**Extracted records:**

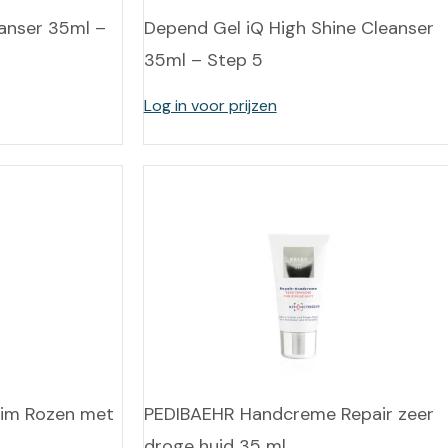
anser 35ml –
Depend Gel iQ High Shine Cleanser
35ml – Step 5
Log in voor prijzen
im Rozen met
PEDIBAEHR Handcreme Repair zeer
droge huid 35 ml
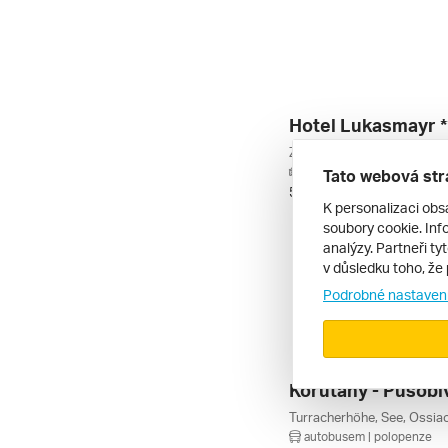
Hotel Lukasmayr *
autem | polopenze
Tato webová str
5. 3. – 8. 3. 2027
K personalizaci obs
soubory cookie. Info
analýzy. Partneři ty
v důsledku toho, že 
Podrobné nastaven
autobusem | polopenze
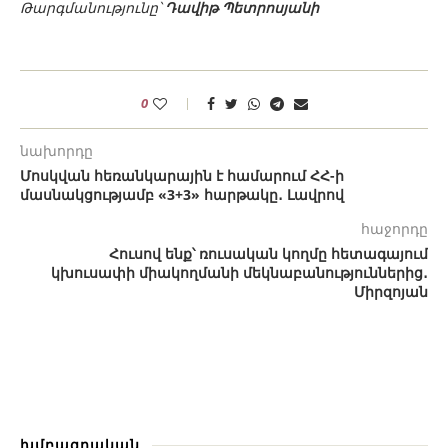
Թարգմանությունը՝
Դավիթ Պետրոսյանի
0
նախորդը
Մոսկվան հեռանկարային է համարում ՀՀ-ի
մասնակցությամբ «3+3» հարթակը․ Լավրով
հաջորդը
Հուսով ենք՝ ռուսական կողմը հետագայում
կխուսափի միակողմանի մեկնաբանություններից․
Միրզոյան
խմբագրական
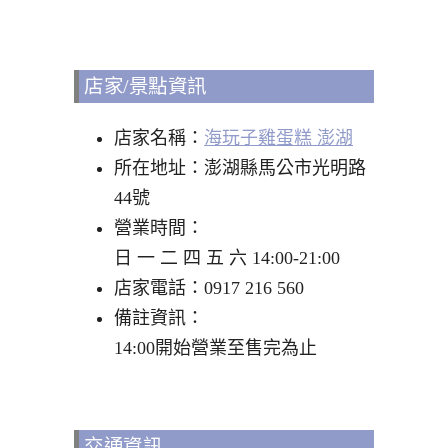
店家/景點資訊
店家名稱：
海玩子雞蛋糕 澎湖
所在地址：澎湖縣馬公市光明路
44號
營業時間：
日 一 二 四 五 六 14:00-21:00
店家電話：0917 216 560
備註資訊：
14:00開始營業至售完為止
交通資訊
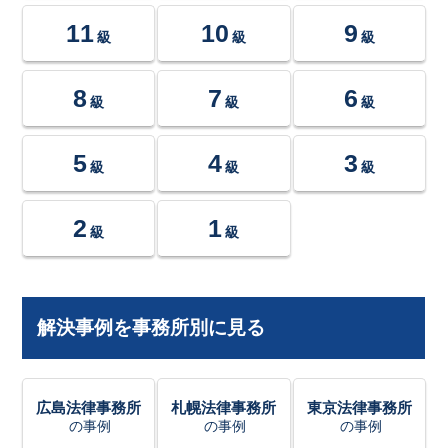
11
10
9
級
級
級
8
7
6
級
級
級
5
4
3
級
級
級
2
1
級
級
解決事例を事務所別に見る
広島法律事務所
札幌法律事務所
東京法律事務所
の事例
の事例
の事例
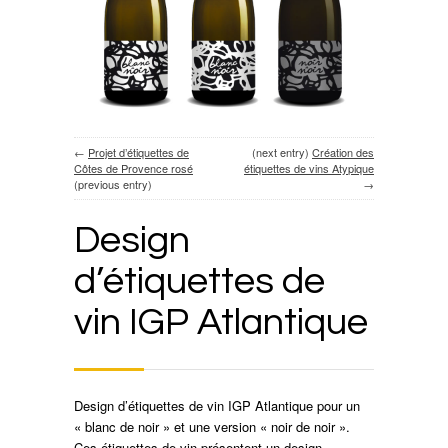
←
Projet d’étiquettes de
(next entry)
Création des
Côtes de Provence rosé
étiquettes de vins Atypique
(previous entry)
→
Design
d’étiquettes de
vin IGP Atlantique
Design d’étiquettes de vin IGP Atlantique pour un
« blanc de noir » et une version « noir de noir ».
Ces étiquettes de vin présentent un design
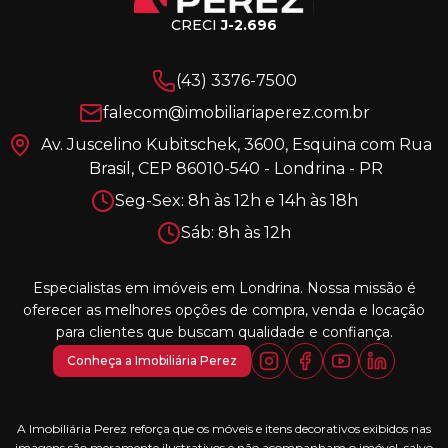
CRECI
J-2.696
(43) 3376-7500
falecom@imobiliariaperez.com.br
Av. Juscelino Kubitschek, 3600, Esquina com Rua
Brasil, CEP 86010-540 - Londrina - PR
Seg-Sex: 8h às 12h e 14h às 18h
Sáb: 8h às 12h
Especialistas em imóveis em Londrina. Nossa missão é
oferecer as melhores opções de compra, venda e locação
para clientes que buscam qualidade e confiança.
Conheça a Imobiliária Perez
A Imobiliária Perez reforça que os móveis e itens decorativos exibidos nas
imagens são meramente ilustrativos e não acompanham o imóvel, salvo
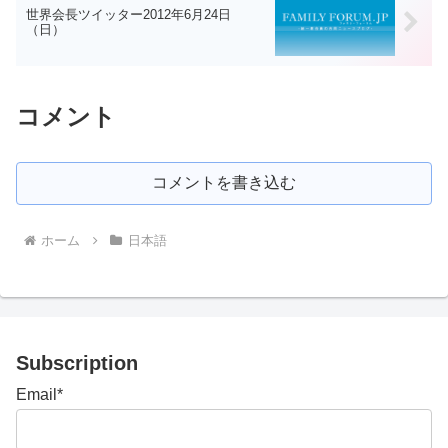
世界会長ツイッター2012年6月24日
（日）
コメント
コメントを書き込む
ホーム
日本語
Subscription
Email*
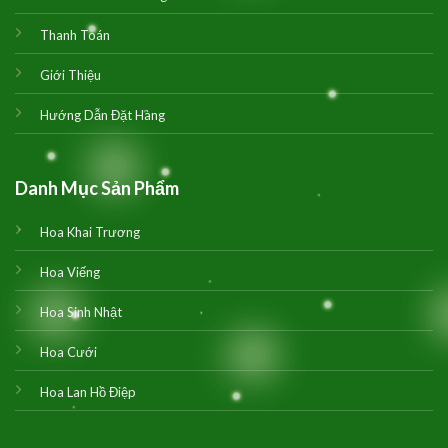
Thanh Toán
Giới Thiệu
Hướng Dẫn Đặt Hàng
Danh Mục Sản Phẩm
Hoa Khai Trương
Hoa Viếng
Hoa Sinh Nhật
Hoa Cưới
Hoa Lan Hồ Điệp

* * *

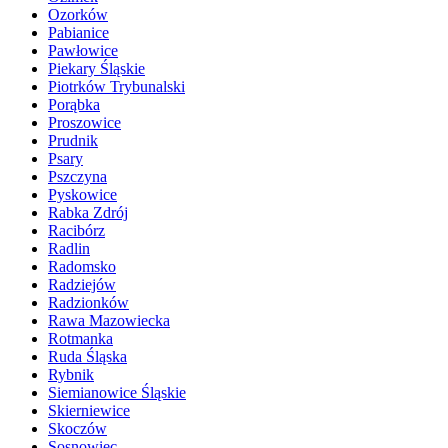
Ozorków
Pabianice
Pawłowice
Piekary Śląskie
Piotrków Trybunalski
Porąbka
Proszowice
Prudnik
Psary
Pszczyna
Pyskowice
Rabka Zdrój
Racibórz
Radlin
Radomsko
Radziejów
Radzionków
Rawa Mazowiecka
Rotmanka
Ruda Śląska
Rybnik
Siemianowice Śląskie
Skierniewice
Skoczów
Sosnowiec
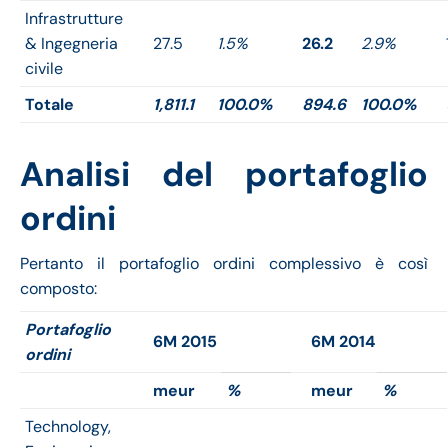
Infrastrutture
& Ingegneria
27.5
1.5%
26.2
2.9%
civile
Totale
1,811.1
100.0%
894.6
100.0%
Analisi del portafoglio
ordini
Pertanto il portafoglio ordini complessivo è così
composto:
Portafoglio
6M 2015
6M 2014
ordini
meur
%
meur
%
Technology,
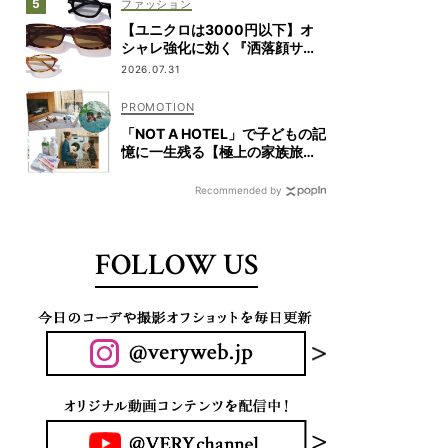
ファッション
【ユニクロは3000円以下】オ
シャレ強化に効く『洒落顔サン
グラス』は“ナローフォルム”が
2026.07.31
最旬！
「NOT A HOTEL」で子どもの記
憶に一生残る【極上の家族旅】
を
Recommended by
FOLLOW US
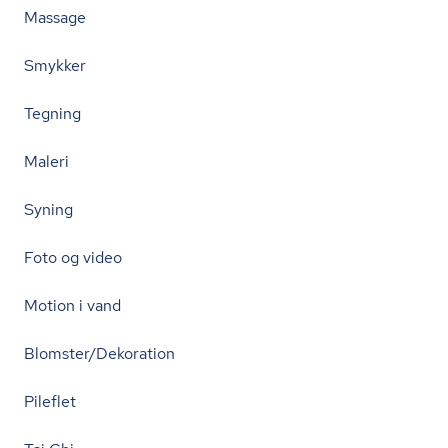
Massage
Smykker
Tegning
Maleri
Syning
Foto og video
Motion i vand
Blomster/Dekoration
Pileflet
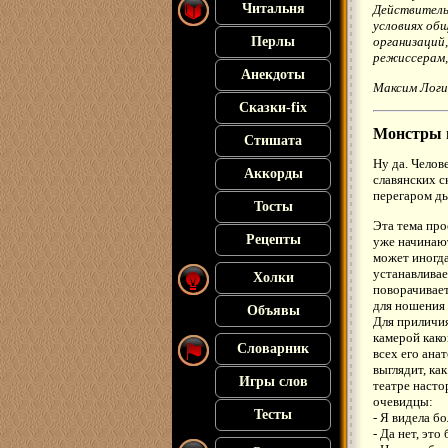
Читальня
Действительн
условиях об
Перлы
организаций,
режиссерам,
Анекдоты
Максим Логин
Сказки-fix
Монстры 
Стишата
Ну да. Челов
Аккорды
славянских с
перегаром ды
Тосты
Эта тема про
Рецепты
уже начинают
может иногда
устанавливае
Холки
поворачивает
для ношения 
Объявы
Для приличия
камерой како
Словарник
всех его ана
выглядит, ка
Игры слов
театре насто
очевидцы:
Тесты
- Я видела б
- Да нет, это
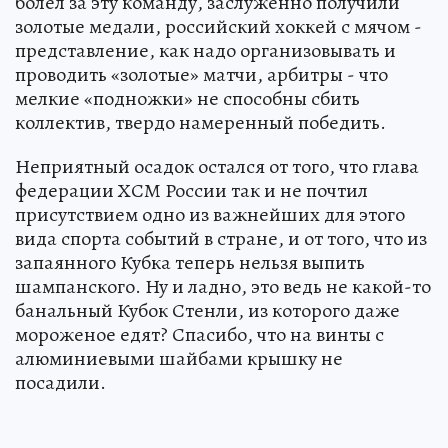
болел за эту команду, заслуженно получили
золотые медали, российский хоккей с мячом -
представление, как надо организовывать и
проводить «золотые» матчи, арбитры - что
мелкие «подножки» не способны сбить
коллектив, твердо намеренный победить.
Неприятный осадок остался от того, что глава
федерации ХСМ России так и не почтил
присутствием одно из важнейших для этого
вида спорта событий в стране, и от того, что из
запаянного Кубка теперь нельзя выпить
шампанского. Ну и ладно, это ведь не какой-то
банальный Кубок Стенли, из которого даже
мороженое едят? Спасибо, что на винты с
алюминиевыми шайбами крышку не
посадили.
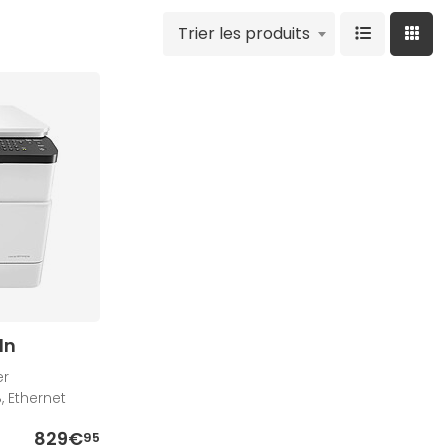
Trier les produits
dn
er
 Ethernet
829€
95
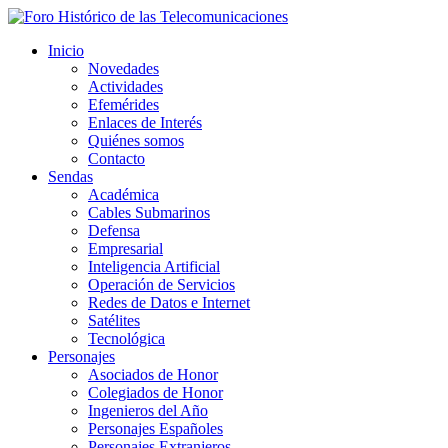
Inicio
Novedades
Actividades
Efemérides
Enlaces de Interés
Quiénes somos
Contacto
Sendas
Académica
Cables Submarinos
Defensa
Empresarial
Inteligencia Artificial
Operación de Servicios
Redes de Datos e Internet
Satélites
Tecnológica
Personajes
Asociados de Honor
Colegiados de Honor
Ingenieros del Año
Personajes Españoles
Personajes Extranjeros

---

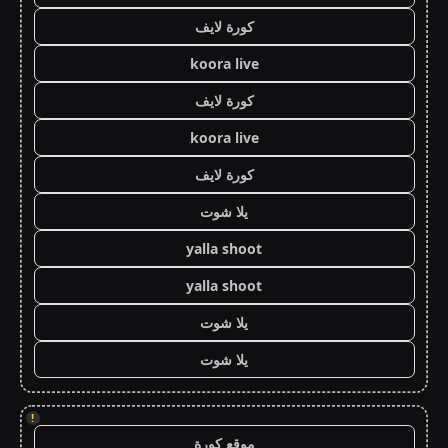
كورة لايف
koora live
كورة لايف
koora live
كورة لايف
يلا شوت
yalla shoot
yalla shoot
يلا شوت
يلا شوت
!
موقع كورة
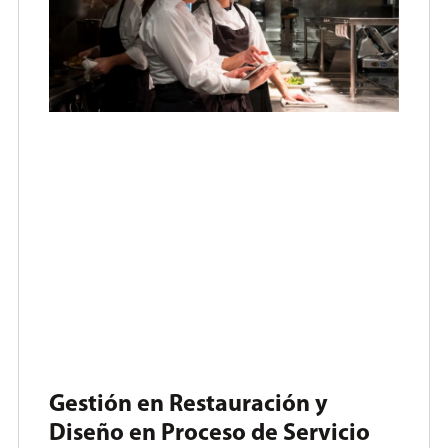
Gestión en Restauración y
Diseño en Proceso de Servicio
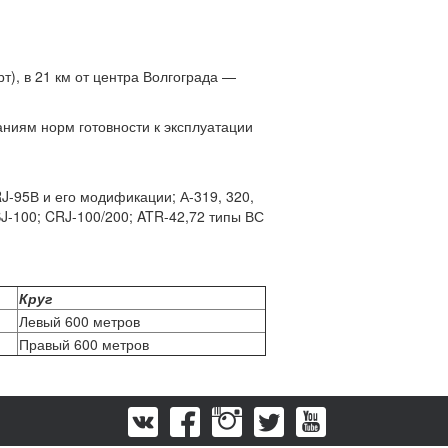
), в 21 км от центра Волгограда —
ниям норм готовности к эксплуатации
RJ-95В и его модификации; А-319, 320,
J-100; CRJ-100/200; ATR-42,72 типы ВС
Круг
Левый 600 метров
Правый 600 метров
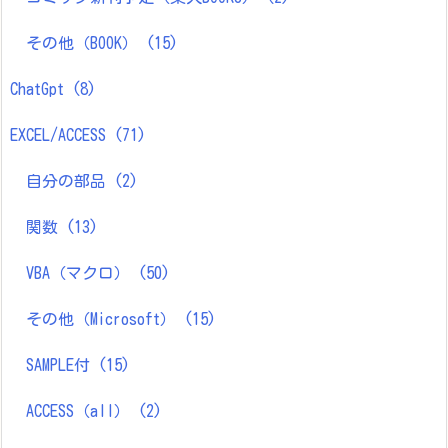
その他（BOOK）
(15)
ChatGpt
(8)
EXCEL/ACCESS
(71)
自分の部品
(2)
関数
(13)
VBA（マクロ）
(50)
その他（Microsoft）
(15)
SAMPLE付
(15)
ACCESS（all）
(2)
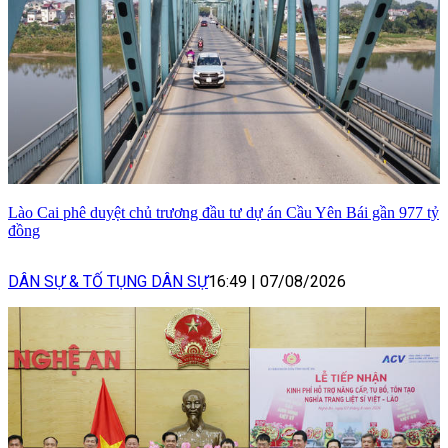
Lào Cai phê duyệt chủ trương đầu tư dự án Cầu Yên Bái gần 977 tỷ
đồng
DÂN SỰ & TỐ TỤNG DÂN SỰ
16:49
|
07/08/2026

**Work item:** Using the records above, repeat exactly the run of lines that starts with the line with "anser 35ml –" and goes on through the line with "店家電話：0917 216 560"; omit each picture.

**Result of this task:**
anser 35ml –
Depend Gel iQ High Shine Cleanser
35ml – Step 5
Log in voor prijzen
im Rozen met
PEDIBAEHR Handcreme Repair zeer
droge huid 35 ml
Hotel Lukasmayr *
autem | polopenze
Tato webová str
5. 3. – 8. 3. 2027
K personalizaci obs
soubory cookie. Info
analýzy. Partneři ty
v důsledku toho, že 
Podrobné nastaven
autobusem | polopenze
Թարգմանությունը՝
Դավիթ Պետրոսյանի
0
նախորդը
Մոսկվան հեռանկարային է համարում ՀՀ-ի
մասնակցությամբ «3+3» հարթակը․ Լավրով
հաջորդը
Հուսով ենք՝ ռուսական կողմը հետագայում
կխուսափի միակողմանի մեկնաբանություններից․
Միրզոյան
խմբագրական
店家/景點資訊
店家名稱：
海玩子雞蛋糕 澎湖
所在地址：澎湖縣馬公市光明路
44號
營業時間：
日 一 二 四 五 六 14:00-21:00
店家電話：0917 216 560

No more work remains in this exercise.